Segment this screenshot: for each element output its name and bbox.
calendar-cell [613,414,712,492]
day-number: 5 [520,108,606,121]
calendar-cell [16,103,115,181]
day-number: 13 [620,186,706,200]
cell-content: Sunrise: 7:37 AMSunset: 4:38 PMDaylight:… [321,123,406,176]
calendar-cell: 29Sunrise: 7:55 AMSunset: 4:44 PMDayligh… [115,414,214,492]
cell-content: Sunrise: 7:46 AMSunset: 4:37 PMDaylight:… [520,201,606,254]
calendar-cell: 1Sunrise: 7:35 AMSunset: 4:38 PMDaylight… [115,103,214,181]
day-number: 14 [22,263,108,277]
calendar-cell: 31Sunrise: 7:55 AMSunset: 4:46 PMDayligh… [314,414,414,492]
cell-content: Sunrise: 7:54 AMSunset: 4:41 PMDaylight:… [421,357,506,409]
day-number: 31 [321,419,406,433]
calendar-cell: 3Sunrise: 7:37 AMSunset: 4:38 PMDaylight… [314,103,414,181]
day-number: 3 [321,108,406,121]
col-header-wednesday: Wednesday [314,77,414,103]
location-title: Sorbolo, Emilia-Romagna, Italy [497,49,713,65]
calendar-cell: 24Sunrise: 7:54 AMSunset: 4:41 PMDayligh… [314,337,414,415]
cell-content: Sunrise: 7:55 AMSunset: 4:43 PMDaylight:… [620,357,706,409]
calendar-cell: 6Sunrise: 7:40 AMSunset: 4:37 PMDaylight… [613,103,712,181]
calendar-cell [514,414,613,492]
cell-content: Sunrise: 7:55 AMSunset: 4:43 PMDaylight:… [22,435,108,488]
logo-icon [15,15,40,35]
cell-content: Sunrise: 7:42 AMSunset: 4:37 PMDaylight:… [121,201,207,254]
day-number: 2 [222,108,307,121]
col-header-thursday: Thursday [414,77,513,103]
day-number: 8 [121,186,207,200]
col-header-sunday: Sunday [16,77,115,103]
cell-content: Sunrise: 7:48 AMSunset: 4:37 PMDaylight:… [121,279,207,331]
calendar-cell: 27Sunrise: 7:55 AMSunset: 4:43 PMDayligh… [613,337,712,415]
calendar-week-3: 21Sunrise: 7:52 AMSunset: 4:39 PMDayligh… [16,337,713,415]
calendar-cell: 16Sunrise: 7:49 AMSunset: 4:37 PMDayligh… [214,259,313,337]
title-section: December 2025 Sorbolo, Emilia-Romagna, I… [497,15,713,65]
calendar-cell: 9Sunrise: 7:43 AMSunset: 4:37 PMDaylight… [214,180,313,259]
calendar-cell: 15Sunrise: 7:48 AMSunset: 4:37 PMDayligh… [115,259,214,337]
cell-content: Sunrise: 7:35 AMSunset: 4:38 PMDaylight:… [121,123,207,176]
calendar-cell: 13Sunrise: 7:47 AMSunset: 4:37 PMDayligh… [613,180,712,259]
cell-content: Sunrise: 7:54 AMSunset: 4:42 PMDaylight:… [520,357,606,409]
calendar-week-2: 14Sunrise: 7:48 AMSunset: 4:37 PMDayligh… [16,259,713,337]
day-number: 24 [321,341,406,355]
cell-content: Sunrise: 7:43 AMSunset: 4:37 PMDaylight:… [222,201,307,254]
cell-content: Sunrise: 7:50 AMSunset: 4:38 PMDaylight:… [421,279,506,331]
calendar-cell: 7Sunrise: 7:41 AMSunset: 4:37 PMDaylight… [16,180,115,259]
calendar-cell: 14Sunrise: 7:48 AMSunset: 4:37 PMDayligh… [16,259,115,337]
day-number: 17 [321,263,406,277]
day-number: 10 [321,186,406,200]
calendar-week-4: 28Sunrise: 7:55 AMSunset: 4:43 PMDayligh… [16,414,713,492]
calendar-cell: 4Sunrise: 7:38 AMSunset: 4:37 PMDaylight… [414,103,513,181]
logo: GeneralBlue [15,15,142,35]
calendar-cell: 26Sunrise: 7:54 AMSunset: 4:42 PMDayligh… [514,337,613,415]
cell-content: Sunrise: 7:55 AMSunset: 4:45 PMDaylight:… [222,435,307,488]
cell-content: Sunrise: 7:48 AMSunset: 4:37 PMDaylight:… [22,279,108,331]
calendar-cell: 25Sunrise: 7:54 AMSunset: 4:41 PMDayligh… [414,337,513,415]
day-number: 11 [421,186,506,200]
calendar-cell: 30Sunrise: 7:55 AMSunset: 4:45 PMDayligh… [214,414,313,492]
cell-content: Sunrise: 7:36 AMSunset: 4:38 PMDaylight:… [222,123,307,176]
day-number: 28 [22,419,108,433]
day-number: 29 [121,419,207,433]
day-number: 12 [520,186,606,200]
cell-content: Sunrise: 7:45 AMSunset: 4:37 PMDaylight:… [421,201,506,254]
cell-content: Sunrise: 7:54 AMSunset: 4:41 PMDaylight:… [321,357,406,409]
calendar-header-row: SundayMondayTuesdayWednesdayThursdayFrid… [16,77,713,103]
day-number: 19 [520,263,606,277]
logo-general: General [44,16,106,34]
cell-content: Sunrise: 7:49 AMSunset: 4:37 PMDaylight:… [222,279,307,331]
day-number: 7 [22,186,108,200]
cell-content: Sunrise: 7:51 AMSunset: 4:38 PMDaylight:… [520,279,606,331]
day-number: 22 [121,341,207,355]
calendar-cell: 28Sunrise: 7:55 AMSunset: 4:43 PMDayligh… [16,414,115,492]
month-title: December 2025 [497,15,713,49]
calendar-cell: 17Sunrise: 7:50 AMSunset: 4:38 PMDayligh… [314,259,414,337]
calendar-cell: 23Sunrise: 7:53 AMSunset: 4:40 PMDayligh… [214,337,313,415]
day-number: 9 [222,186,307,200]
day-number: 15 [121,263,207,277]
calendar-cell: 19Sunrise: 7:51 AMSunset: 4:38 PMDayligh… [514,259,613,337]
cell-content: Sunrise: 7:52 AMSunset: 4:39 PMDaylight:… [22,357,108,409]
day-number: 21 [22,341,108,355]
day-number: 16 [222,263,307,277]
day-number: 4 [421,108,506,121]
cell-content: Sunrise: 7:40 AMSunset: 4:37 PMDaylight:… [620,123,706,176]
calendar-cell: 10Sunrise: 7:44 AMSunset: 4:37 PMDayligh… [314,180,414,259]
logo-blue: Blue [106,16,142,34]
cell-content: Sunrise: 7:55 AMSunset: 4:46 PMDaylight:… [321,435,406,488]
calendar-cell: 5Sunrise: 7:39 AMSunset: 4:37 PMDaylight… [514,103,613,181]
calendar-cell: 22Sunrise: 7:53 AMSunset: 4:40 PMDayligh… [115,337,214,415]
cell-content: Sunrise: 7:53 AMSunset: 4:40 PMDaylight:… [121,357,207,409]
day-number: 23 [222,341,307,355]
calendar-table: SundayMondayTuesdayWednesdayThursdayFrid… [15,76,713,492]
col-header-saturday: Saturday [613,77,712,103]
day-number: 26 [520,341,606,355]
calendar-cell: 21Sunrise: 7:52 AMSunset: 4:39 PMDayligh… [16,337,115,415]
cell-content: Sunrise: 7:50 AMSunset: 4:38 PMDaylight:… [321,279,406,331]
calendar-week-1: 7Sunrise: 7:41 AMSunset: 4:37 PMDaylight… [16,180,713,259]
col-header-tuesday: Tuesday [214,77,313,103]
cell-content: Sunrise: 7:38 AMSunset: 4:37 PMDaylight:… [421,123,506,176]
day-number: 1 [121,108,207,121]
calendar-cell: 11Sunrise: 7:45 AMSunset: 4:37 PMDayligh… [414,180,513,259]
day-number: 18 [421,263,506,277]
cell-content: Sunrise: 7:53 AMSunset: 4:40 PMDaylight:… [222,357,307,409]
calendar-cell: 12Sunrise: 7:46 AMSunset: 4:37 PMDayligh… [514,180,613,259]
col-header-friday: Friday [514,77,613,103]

◆ **What is expected**: Report every line of the preceding listing where the string "December" occurs.

◆ **Task response**:
title-section: December 2025 Sorbolo, Emilia-Romagna, I… [497,15,713,65]
month-title: December 2025 [497,15,713,49]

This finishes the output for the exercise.